Esparza has said very little about the case from the start. His most definitive statements, at least in the public domain, came from a defamation suit he filed (but later dropped) against fellow Councilmember Garry Bredefeld.

After the hearing, Lai told reporters that Esparza’s acknowledgement of the April 22 conversation was key to getting the charges dropped. Smittcamp, in an interview with radio station KMJ, more or less said the same thing.

Which strikes me (and should strike other logical-minded thinkers) as an awfully convenient excuse for not bringing the flimsy matter to trial. The prosecution’s entire case was built upon Sloan making a good witness. Except Sloan didn’t play along during the preliminary hearing. Sloan (who got a nice pay bump and now gets to ride his fixed-gear bike along the beach in Santa Monica) never even sought a clarification from Esparza.

The DA’s office faced this choice: Drop the charges now, or face another embarrassing defeat in a misdemeanor trial against a public official who just so happens to be a brown-skinned Democrat.

It was awful kind of Lai, who is in the DA’s Public Integrity Unit, to play good soldier and shield his boss from criticism.

Smittcamp, despite media speculation and accusations from local Democrats, was not heavily involved in the Esparza case. Nor, Lai said, has she ever directed him to investigate an elected official based on their political affiliation.

Ah, semantics. While the Public Integrity Unit may not initiate its own investigations, as Lai insisted, that doesn’t mean the DA herself doesn’t have ultimate authority over which cases go to trial and which never see the light of day.

The path the Fresno County DA chooses in these types of situations has become all too familiar.

DA’s track record of prosecuting Democrats

Here’s something else Smittcamp said during the KMJ interview: “We make decisions in the District Attorney’s Office based on two things — facts and law. That’s it. And the only facts we can use are the facts that we know.”

Our district attorney makes a good point. The only facts we can use are the ones we know. And here is what we know:

Smittcamp has a track record of going after elected Democrats, starting in 2019 when she unsuccessfully prosecuted state Assemblyman Joaquin Arambula for misdemeanor child abuse.

Her Public Integrity Unit has since tried — but ultimately failed — to dig up Brown Act violations against Fresno councilmembers involving Granite Park operator Terance Frazier, the romantic partner of newly elected state Assemblywoman Esmeralda Soria.

And despite losing the Arambula case and filing zero charges over Granite Park, Smittcamp continued to cast aspersions over those involved in subsequent interviews. It’s her pattern.

But when elected Republicans step out of line, the Fresno County DA’s office issues a collective shrug.
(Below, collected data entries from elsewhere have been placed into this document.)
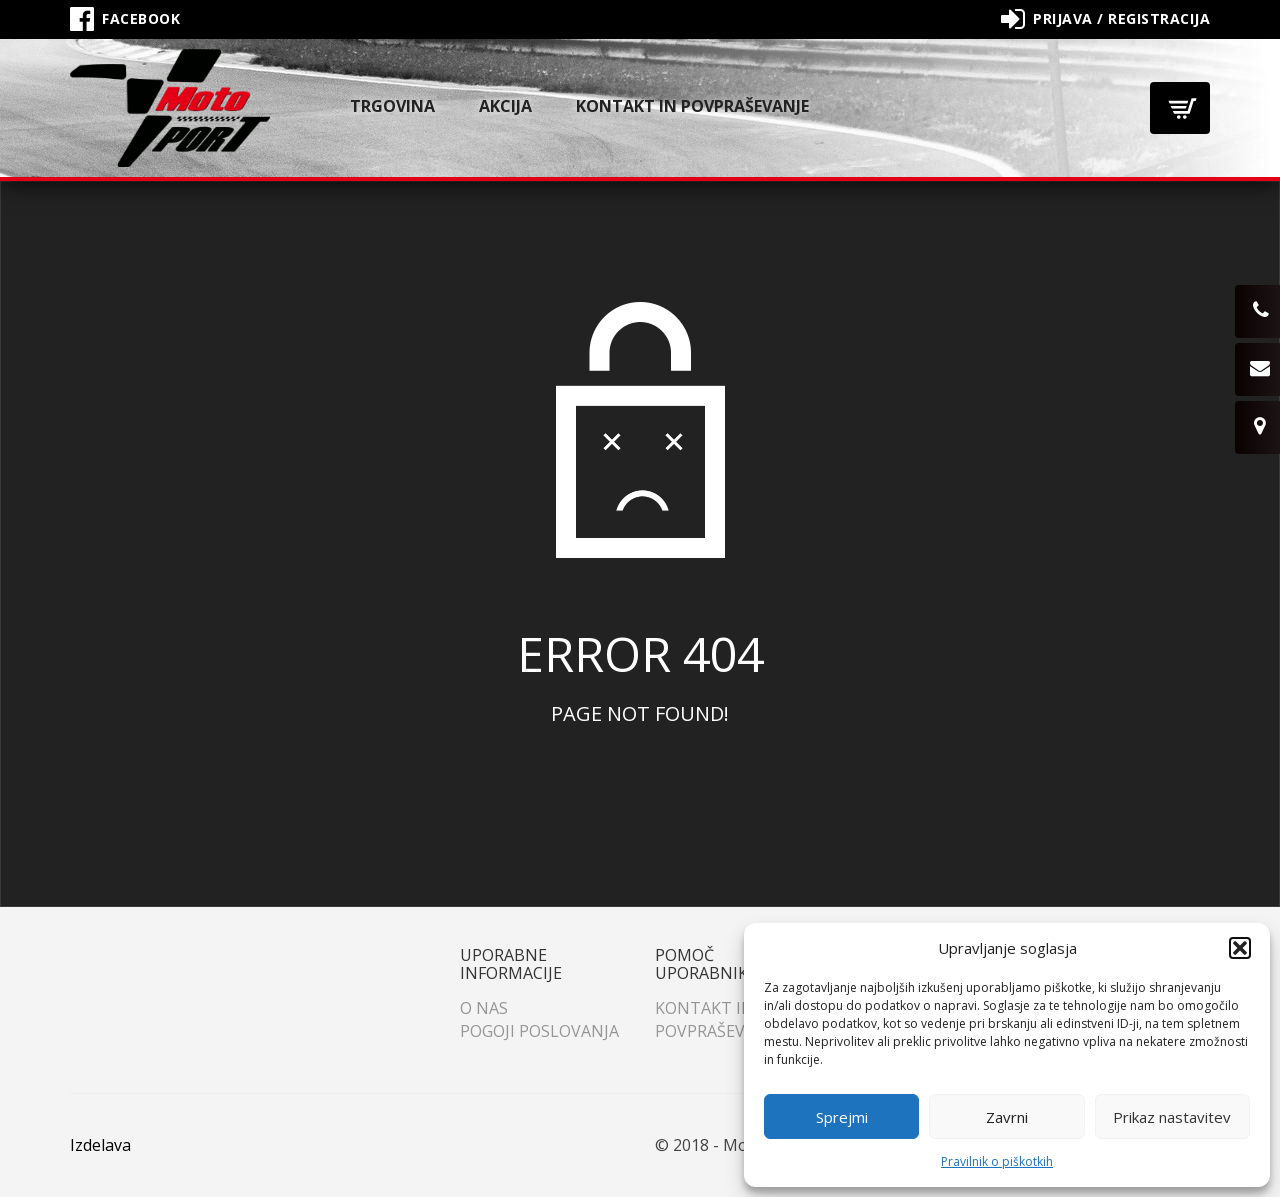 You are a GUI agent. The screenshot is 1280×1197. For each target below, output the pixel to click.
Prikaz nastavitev (1172, 1117)
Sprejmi (842, 1117)
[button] (1240, 948)
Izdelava (100, 1145)
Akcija (505, 106)
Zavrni (1007, 1117)
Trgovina (392, 106)
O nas (484, 1008)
Despite security camera footage showing Fresno Unified School District Trustee Terry Slatic initiating a scuffle with a Bullard High student in 2019, Smittcamp took zero action. And when Bredefeld kept a staff member in his employ for more than two years despite multiple domestic violence felonies hanging over him, poisoning the working atmosphere at City Hall, our tough-on-crime DA was silent.

As long as Smittcamp continues her office’s selective course of prosecutions, the “narrative” (as she calls it) won’t change.

Why not? Because we can only go by the facts we know.